Alfons K. L. Thijs (1944–2014) was a Belgian historian of the early-modern Low Countries. His earlier work focused on social and economic history, his later work on cultural and religious history, particularly popular devotional ephemera such as prayer cards.

==Career==
Thijs was born in Antwerp on 22 March 1944. After studying in Antwerp as an undergraduate he went to Ghent University as a graduate student, obtaining his licentiate degree and doctorate there under the supervision of Wilfrid Brulez. His licentiate thesis studied silk production in Antwerp in the 17th century, his doctoral thesis the textile industry more broadly. From 1971 to 2004 he was a member of the academic staff of the University of Antwerp, initially as an assistant (1971-1978), then lecturer (1978-1988), and finally professor (1988 onwards). From 1982 to 1991 he served as director of the Centrum voor Bedrijfsgeschiedenis (Centre for Business History). A Festschrift was published for his retirement in 2004. He died on 14 January 2014, in the Borgerhout district of Antwerp.

==Thijs Collection==
A large selection from his personal collection of devotional prints was acquired by the University of Antwerp in 2014 and entrusted to the Ruusbroec Institute as the Thijs Collection.
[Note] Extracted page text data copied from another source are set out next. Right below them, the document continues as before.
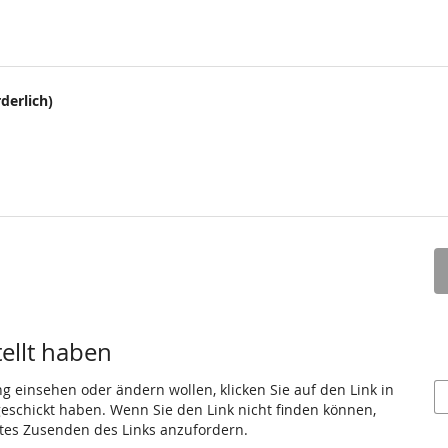
derlich)
tellt haben
ng einsehen oder ändern wollen, klicken Sie auf den Link in
 geschickt haben. Wenn Sie den Link nicht finden können,
utes Zusenden des Links anzufordern.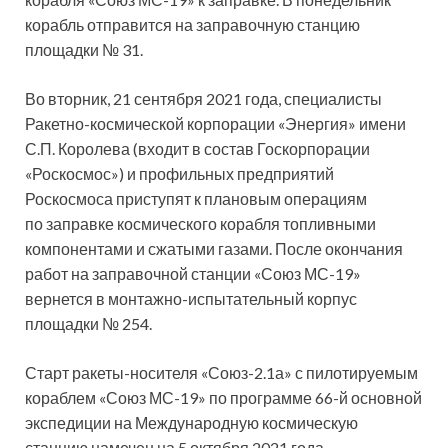
корабль отправится на заправочную станцию
площадки № 31.
Во вторник, 21
сентября 2021 года, специалисты
Ракетно-космической корпорации «Энергия» имени
С.П. Королева (входит в состав Госкорпорации
«Роскосмос») и профильных предприятий
Роскосмоса приступят к плановым операциям
по заправке космического корабля топливными
компонентами и сжатыми газами. После окончания
работ на заправочной станции «Союз МС-19»
вернется в монтажно-испытательный корпус
площадки № 254.
Старт ракеты-носителя «Союз-2.1а» с пилотируемым
кораблем «Союз МС-19» по программе 66-й основной
экспедиции на Международную космическую
станцию намечен на 5 октября 2021 года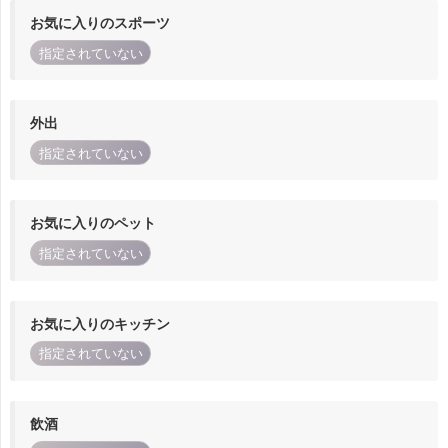
お気に入りのスポーツ
指定されていない
外出
指定されていない
お気に入りのペット
指定されていない
お気に入りのキッチン
指定されていない
飲酒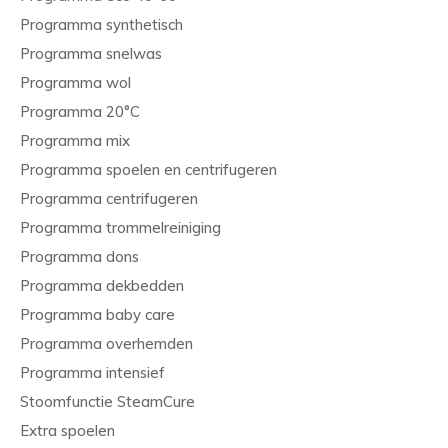
Programma synthetisch
Programma snelwas
Programma wol
Programma 20°C
Programma mix
Programma spoelen en centrifugeren
Programma centrifugeren
Programma trommelreiniging
Programma dons
Programma dekbedden
Programma baby care
Programma overhemden
Programma intensief
Stoomfunctie SteamCure
Extra spoelen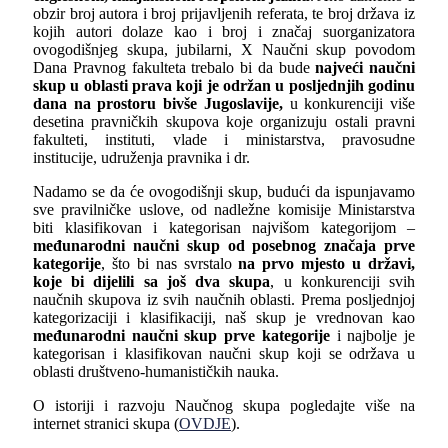
obzir broj autora i broj prijavljenih referata, te broj država iz
kojih autori dolaze kao i broj i značaj suorganizatora
ovogodišnjeg skupa, jubilarni, X Naučni skup povodom
Dana Pravnog fakulteta trebalo bi da bude
najveći naučni
skup u oblasti prava koji je održan u posljednjih godinu
dana na prostoru bivše Jugoslavije,
u konkurenciji više
desetina pravničkih skupova koje organizuju ostali pravni
fakulteti, instituti, vlade i ministarstva, pravosudne
institucije, udruženja pravnika i dr.
Nadamo se da će ovogodišnji skup, budući da ispunjavamo
sve pravilničke uslove, od nadležne komisije Ministarstva
biti klasifikovan i kategorisan najvišom kategorijom –
međunarodni naučni skup od posebnog značaja prve
kategorije
, što bi nas svrstalo
na prvo mjesto u državi,
koje bi dijelili sa još dva skupa
, u konkurenciji svih
naučnih skupova iz svih naučnih oblasti. Prema posljednjoj
kategorizaciji i klasifikaciji, naš skup je vrednovan kao
međunarodni naučni skup prve kategorije
i najbolje je
kategorisan i klasifikovan naučni skup koji se održava u
oblasti društveno-humanističkih nauka.
O istoriji i razvoju Naučnog skupa pogledajte više na
internet stranici skupa (
OVDJE
).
Several of these pieces have been digitised and are available on Wikimedia.

==Works==
- De zijdenijverheid te Antwerpen in de 17de eeuw (Brussels, 1969)
- Van werkwinkel tot fabriek: De textielnijverheid te Antwerpen (Brussels, 1987)
- Van Geuzenstad tot katholiek bolwerk: Maatschappelijke betekenis van de Kerk in contrareformatorisch Antwerpen (Turnhout, 1990)
- Antwerpen, internationaal uitgeverscentrum van devotieprenten, 17de-18de eeuw (Leuven, 1993)
- with Hugo Soly (eds), Minorities in Western European Cities (Sixteenth-Twentieth Centuries) (Brussels, 1995)
- with Prosper Arents and Frans Susanna Emanuel Baudouin, De bibliotheek van Pieter Pauwel Rubens: Een reconstructie (Antwerp, 2001)
- with Karen Lee Bowen, Marian Pilgrimage Sites in Brabant: A Bibliography (Leuven, 2008)
- Komt pelgrims, komt hier: Devotioneel drukwerk voor bedevaartsplaatsen in Vlaanderen en Brabant (1500-1850) (Leuven, 2020), edited by Jonas Van Mulder, with the assistance of Ilse Eggers, Daniël Ermens, and Erna Van Looveren.